→ SUPPLIED DATA:
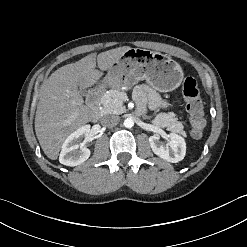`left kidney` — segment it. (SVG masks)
Segmentation results:
<instances>
[{
    "instance_id": "1",
    "label": "left kidney",
    "mask_w": 247,
    "mask_h": 247,
    "mask_svg": "<svg viewBox=\"0 0 247 247\" xmlns=\"http://www.w3.org/2000/svg\"><path fill=\"white\" fill-rule=\"evenodd\" d=\"M152 151L163 160L171 163L181 161L186 153V143L183 137L170 133L167 135V144H162L158 136L149 137Z\"/></svg>"
}]
</instances>
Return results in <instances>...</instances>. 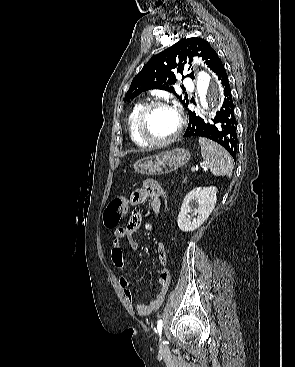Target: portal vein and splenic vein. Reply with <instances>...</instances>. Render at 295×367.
I'll return each instance as SVG.
<instances>
[{
    "instance_id": "portal-vein-and-splenic-vein-1",
    "label": "portal vein and splenic vein",
    "mask_w": 295,
    "mask_h": 367,
    "mask_svg": "<svg viewBox=\"0 0 295 367\" xmlns=\"http://www.w3.org/2000/svg\"><path fill=\"white\" fill-rule=\"evenodd\" d=\"M192 172H196L198 169L197 168H195V167H192Z\"/></svg>"
}]
</instances>
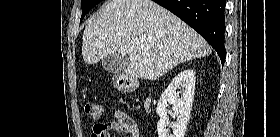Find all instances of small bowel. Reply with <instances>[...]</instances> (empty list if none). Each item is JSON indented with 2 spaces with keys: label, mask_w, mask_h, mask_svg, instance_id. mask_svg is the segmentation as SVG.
<instances>
[{
  "label": "small bowel",
  "mask_w": 280,
  "mask_h": 137,
  "mask_svg": "<svg viewBox=\"0 0 280 137\" xmlns=\"http://www.w3.org/2000/svg\"><path fill=\"white\" fill-rule=\"evenodd\" d=\"M129 122V118L124 113L118 111L116 113V120L94 124L91 137H111L115 131L122 132L127 137H140L135 126Z\"/></svg>",
  "instance_id": "small-bowel-1"
}]
</instances>
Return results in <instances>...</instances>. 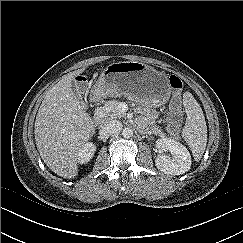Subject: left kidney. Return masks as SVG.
I'll use <instances>...</instances> for the list:
<instances>
[{
    "label": "left kidney",
    "mask_w": 243,
    "mask_h": 243,
    "mask_svg": "<svg viewBox=\"0 0 243 243\" xmlns=\"http://www.w3.org/2000/svg\"><path fill=\"white\" fill-rule=\"evenodd\" d=\"M159 155L155 160L157 168L170 175H181L190 170L191 155L187 148L171 138H161L156 141ZM171 155H166L165 153Z\"/></svg>",
    "instance_id": "left-kidney-1"
}]
</instances>
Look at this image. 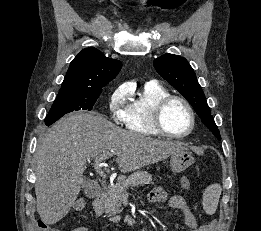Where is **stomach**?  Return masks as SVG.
<instances>
[{"label":"stomach","mask_w":261,"mask_h":231,"mask_svg":"<svg viewBox=\"0 0 261 231\" xmlns=\"http://www.w3.org/2000/svg\"><path fill=\"white\" fill-rule=\"evenodd\" d=\"M194 163L192 153L188 150L176 152L170 157V167L173 172L179 173L187 169Z\"/></svg>","instance_id":"stomach-1"}]
</instances>
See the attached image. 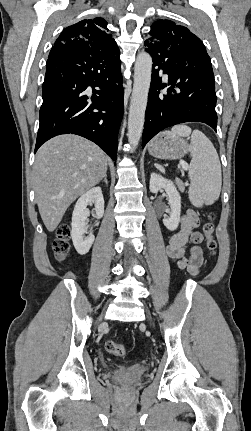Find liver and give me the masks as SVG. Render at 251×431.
<instances>
[{"label": "liver", "mask_w": 251, "mask_h": 431, "mask_svg": "<svg viewBox=\"0 0 251 431\" xmlns=\"http://www.w3.org/2000/svg\"><path fill=\"white\" fill-rule=\"evenodd\" d=\"M108 157L95 143L60 135L37 152L33 181L36 202L49 232L61 222L67 208L106 175Z\"/></svg>", "instance_id": "liver-1"}]
</instances>
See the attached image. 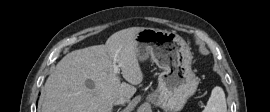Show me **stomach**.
Masks as SVG:
<instances>
[{
  "label": "stomach",
  "instance_id": "0dacf381",
  "mask_svg": "<svg viewBox=\"0 0 270 112\" xmlns=\"http://www.w3.org/2000/svg\"><path fill=\"white\" fill-rule=\"evenodd\" d=\"M135 41L138 60L144 62L150 57L163 70L157 90L147 99L165 112L180 111L198 86L191 69L190 47L175 32L154 28H144Z\"/></svg>",
  "mask_w": 270,
  "mask_h": 112
}]
</instances>
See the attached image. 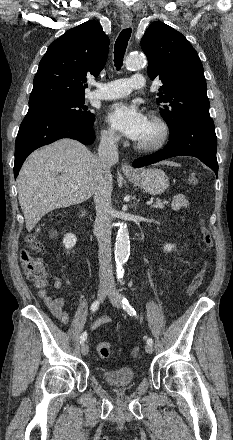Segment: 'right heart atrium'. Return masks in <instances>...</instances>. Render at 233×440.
<instances>
[{"mask_svg":"<svg viewBox=\"0 0 233 440\" xmlns=\"http://www.w3.org/2000/svg\"><path fill=\"white\" fill-rule=\"evenodd\" d=\"M101 138L107 145H114L118 142V135L110 128H105L101 131Z\"/></svg>","mask_w":233,"mask_h":440,"instance_id":"d8ad5b80","label":"right heart atrium"}]
</instances>
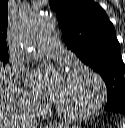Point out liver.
Masks as SVG:
<instances>
[{"instance_id": "6515ba94", "label": "liver", "mask_w": 125, "mask_h": 128, "mask_svg": "<svg viewBox=\"0 0 125 128\" xmlns=\"http://www.w3.org/2000/svg\"><path fill=\"white\" fill-rule=\"evenodd\" d=\"M23 124L14 104L11 79L4 74L0 64V128H20Z\"/></svg>"}]
</instances>
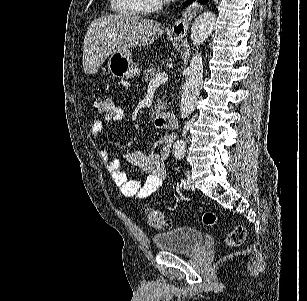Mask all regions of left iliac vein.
<instances>
[{"label": "left iliac vein", "instance_id": "1", "mask_svg": "<svg viewBox=\"0 0 307 301\" xmlns=\"http://www.w3.org/2000/svg\"><path fill=\"white\" fill-rule=\"evenodd\" d=\"M185 176H186V180L188 181V184L186 185L185 188L194 190V186H193L192 181H191V172L187 171Z\"/></svg>", "mask_w": 307, "mask_h": 301}]
</instances>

→ ABOUT THIS TASK: Would you retype exactly the lines running from the line that contains "Point out liver." through the end of the listing above, both included? Skip every picture.

→ RESPONSE AREA:
Point out liver.
Masks as SVG:
<instances>
[{"instance_id": "6515ba94", "label": "liver", "mask_w": 125, "mask_h": 128, "mask_svg": "<svg viewBox=\"0 0 125 128\" xmlns=\"http://www.w3.org/2000/svg\"><path fill=\"white\" fill-rule=\"evenodd\" d=\"M23 124L14 104L11 79L4 74L0 64V128H20Z\"/></svg>"}]
</instances>
Mask all regions of left iliac vein.
<instances>
[{"label": "left iliac vein", "instance_id": "1", "mask_svg": "<svg viewBox=\"0 0 307 301\" xmlns=\"http://www.w3.org/2000/svg\"><path fill=\"white\" fill-rule=\"evenodd\" d=\"M185 176H186V180L188 181V184L186 185L185 188L194 190V186H193L192 181H191V172L187 171Z\"/></svg>", "mask_w": 307, "mask_h": 301}]
</instances>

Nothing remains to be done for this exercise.